Summary (Overview)

  • Extreme Parameter Efficiency: Moebius is a 0.22B-parameter image inpainting specialist that matches or surpasses the generation quality of the 10B-level industrial model FLUX.1-Fill-Dev, using less than 2% of its parameters.
  • Novel Lightweight Architecture: The paper introduces the Local-λ Mix Interaction (LλMI) block, which replaces standard attention with linear-complexity Local-λ and Interactive-λ modules that summarize spatial and semantic contexts into fixed-size matrices, drastically reducing parameters while preserving representational capacity.
  • Adaptive Multi-Granularity Distillation: A training strategy that performs coarse-grained, fine-grained, and latent perceptual distillation strictly in latent space, dynamically balancing gradient-based losses to compensate for the capacity drop from extreme compression.
  • Inference Speed: Moebius achieves 26.01 ms/step latency (0.52s total for 20 steps), delivering a >15× total inference speedup over FLUX.1-Fill-Dev (50 steps, 8.05s total).
  • SOTA Performance: On Places2 (Small), Moebius achieves 0.92 FID and 0.091 LPIPS, outperforming FLUX.1-Fill-Dev (0.94 FID, 0.099 LPIPS) and all other diffusion-based methods. On CelebA-HQ (512), it achieves 5.39 FID and 0.122 LPIPS, closely matching its teacher PixelHacker (4.75 FID).

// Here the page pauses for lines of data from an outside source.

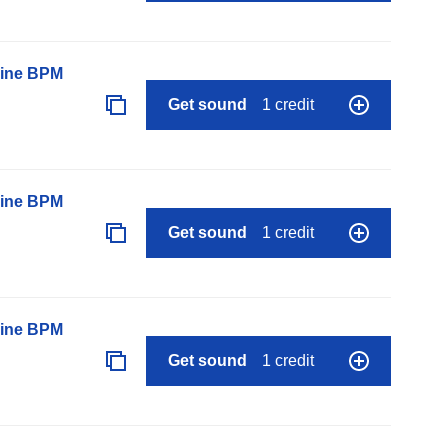
line BPM
Get sound
1 credit
line BPM
Get sound
1 credit
line BPM
Get sound
1 credit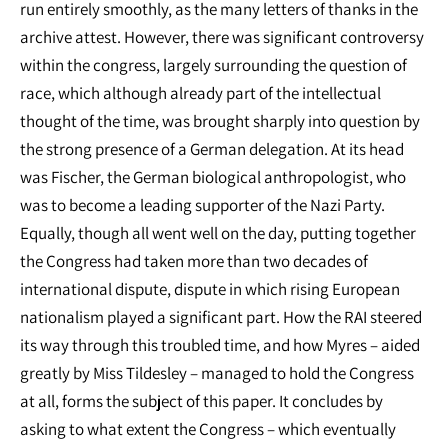
run entirely smoothly, as the many letters of thanks in the
archive attest. However, there was significant controversy
within the congress, largely surrounding the question of
race, which although already part of the intellectual
thought of the time, was brought sharply into question by
the strong presence of a German delegation. At its head
was Fischer, the German biological anthropologist, who
was to become a leading supporter of the Nazi Party.
Equally, though all went well on the day, putting together
the Congress had taken more than two decades of
international dispute, dispute in which rising European
nationalism played a significant part. How the RAI steered
its way through this troubled time, and how Myres – aided
greatly by Miss Tildesley – managed to hold the Congress
at all, forms the subject of this paper. It concludes by
asking to what extent the Congress – which eventually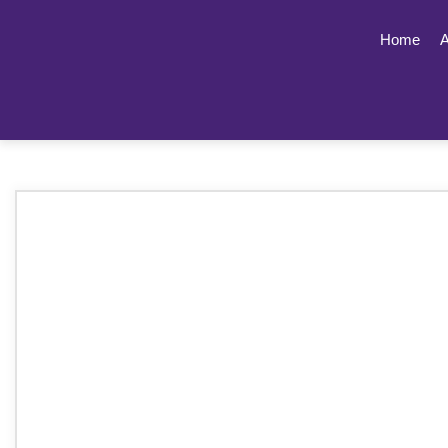
Home
A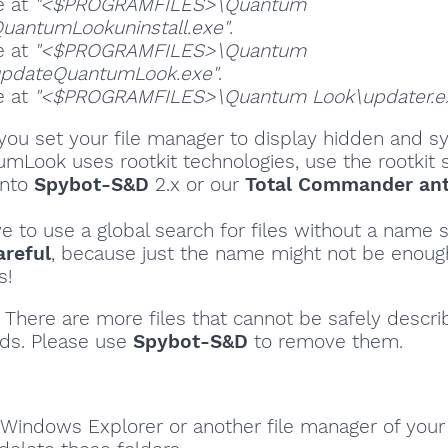
e at
"<$PROGRAMFILES>\Quantum
uantumLookuninstall.exe"
.
e at
"<$PROGRAMFILES>\Quantum
updateQuantumLook.exe"
.
e at
"<$PROGRAMFILES>\Quantum Look\updater.e
ou set your file manager to display hidden and sy
umLook uses rootkit technologies, use the rootkit 
into
Spybot-S&D
2.x or our
Total Commander ant
ve to use a global search for files without a name s
areful
, because just the name might not be enoug
s!
There are more files that cannot be safely descri
ds. Please use
Spybot-S&D
to remove them.
Windows Explorer or another file manager of your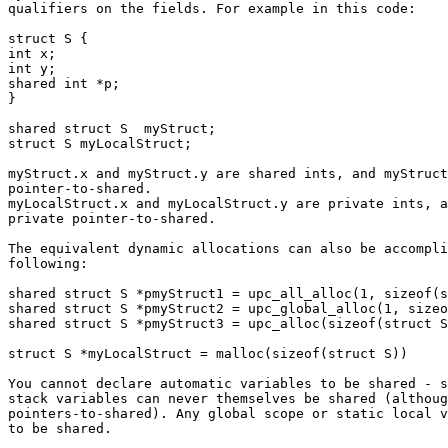
qualifiers on the fields. For example in this code:

struct S {

int x;

int y;

shared int *p;

}

shared struct S  myStruct;

struct S myLocalStruct;

myStruct.x and myStruct.y are shared ints, and myStruct
pointer-to-shared.

myLocalStruct.x and myLocalStruct.y are private ints, a
private pointer-to-shared.

The equivalent dynamic allocations can also be accompli
following:

shared struct S *pmyStruct1 = upc_all_alloc(1, sizeof(s
shared struct S *pmyStruct2 = upc_global_alloc(1, sizeo
shared struct S *pmyStruct3 = upc_alloc(sizeof(struct S
struct S *myLocalStruct = malloc(sizeof(struct S))

You cannot declare automatic variables to be shared - s
stack variables can never themselves be shared (althoug
pointers-to-shared). Any global scope or static local v
to be shared.
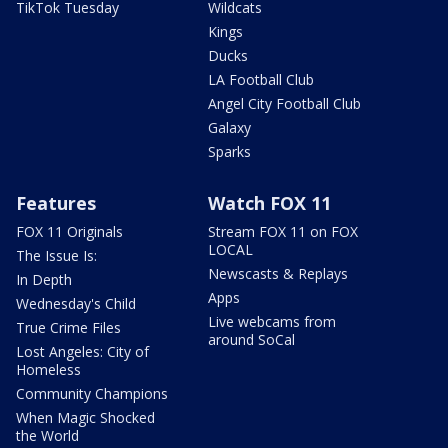
TikTok Tuesday
Wildcats
Kings
Ducks
LA Football Club
Angel City Football Club
Galaxy
Sparks
Features
Watch FOX 11
FOX 11 Originals
Stream FOX 11 on FOX
LOCAL
The Issue Is:
Newscasts & Replays
In Depth
Apps
Wednesday's Child
Live webcams from
True Crime Files
around SoCal
Lost Angeles: City of
Homeless
Community Champions
When Magic Shocked
the World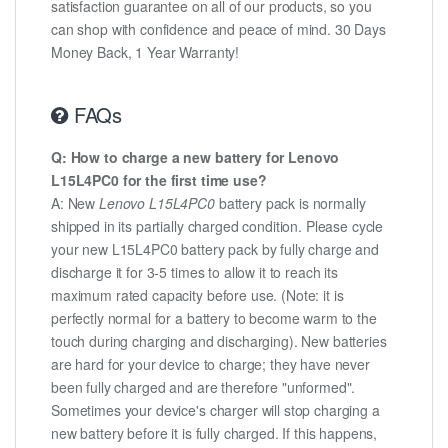
satisfaction guarantee on all of our products, so you
can shop with confidence and peace of mind. 30 Days
Money Back, 1 Year Warranty!
FAQs
Q: How to charge a new battery for Lenovo
L15L4PC0 for the first time use?
A: New
Lenovo L15L4PC0
battery pack is normally
shipped in its partially charged condition. Please cycle
your new L15L4PC0 battery pack by fully charge and
discharge it for 3-5 times to allow it to reach its
maximum rated capacity before use. (Note: it is
perfectly normal for a battery to become warm to the
touch during charging and discharging). New batteries
are hard for your device to charge; they have never
been fully charged and are therefore "unformed".
Sometimes your device's charger will stop charging a
new battery before it is fully charged. If this happens,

Introduction and Theoretical Foundation

Background: Image inpainting aims to reconstruct missing visual content. Recent 10B-level diffusion models (e.g., FLUX.1-Fill-Dev, SD3.5 Large-Inp.) achieve high zero-shot quality but are computationally prohibitive for deployment. The authors ask: Can a highly optimized, lightweight specialist (0.22B parameters) match the performance of 10B-level generalists?

Motivation: Existing efficient models like PixelHacker (0.86B parameters) are still too large for edge deployment. Naively substituting standard operators with lightweight ones (depthwise convolutions, linear attention) triggers a severe representation bottleneck—catastrophic quality degradation in tasks requiring semantic reasoning and spatial-texture alignment.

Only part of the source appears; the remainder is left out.